無名芸人なすび「私は馬鹿になることを決めました」…裸一つ、懸賞だけで生き延びた1年2か月
これ以降、乾パンの支給はなくなった。食べ物が途絶えた時は、ドッグフードを口にして飢えをしのいだ。「トントン」。玄関をノックする音がすると、胸が高鳴る。当選品で一番うれしかったのがコメ。狂喜乱舞する姿は「当選の舞」と名付けられた。
「笑わせようとなんて一切思っていない。太古の昔から、人間は生きられる喜びを実感すると、歌い、踊る。感情が爆発すると、自然とそうなるんですよ」
本名は浜津智明。福島県警の警察官の父と専業主婦の母の間に、長男として生まれた。

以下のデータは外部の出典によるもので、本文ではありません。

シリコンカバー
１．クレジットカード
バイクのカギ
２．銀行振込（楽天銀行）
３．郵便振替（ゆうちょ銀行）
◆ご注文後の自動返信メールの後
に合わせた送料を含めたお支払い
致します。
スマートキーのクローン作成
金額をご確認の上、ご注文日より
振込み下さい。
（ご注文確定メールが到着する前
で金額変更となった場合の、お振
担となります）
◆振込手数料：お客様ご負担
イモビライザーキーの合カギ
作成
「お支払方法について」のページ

まじめで勉強ができた。物心ついた頃から自分の細長い顔が、嫌いだった。
小学校の頃のあだ名は、漫画「キン肉マン」に登場する顔の長いキャラクター「ラーメンマン」。からかわれ、仲間外れにされた。ある日、大好きなお笑い番組を見ていてひらめいた。
「バカなことをやれば状況が変わるかも」。休み時間、志村けんさんのギャグ「アイーン」を披露した。面白いやつだと思われ、徐々に友達が増えた。

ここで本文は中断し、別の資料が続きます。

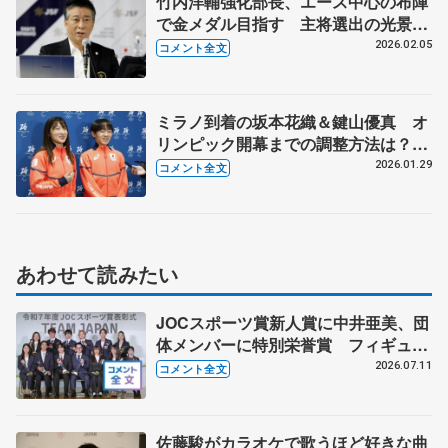
竹内洋輔強化部長、エース中心の布陣
で金メダル目指す 主将選出の光景は
配信で…【ミラノ五輪団体メンバー発
2026.02.05
コメント全文
表後】
ミラノ到着の坂本花織＆鍵山優真 オ
リンピック開幕までの調整方法は？
空港で語った大舞台への意気込み
2026.01.29
コメント全文
あわせて読みたい
JOCスポーツ賞新人賞に中井亜美、団
体メンバーに特別栄誉賞 フィギュア
スケートに別のスポーツを組み合わせ
2026.07.11
コメント全文
るなら？ 【JOCスポーツ賞表彰
式】
佐藤駿がカラオケで歌うほど好きな曲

父親の異動で小学校だけで2回転校した。いじめられ、笑わせて仲良くなるという繰り返し。「人を楽しませれば、周りも自分も幸せになれる」と考えるようになった。
高校卒業時、両親に「芸能界を目指したい」と打ち明けた。憧れは渥美清さんのような喜劇俳優。大反対され、東京の専修大に進学した。諦めきれず、隠れてお笑いのオーディションを受け続けた。
「お前、すげえ顔しているな」。ほかの参加者から口々に言われた。幼い頃からコンプレックスだった長さ30センチほどの顔が、武器になると知った。アルバイト先で顔の形が「なすび」に似ていると言われ、名乗り始めた。
ある日、芸能活動をしていることが親にばれる。母親は大学卒業までの活動を認めてくれたが、条件を出された。「裸でテレビに出ない」。だから、懸賞生活で服を脱ぐよう命じられた瞬間、真っ先に母親の顔が頭をよぎった。
一番つらかったのは
外部と遮断された生活。自分の姿がお茶の間に流れ、20%超の高視聴率を連発しているなんて知らなかった。週刊誌に居場所がばれ、引っ越しを余儀なくされた時も、スタッフの「運気を変えるため」という言葉を信じた。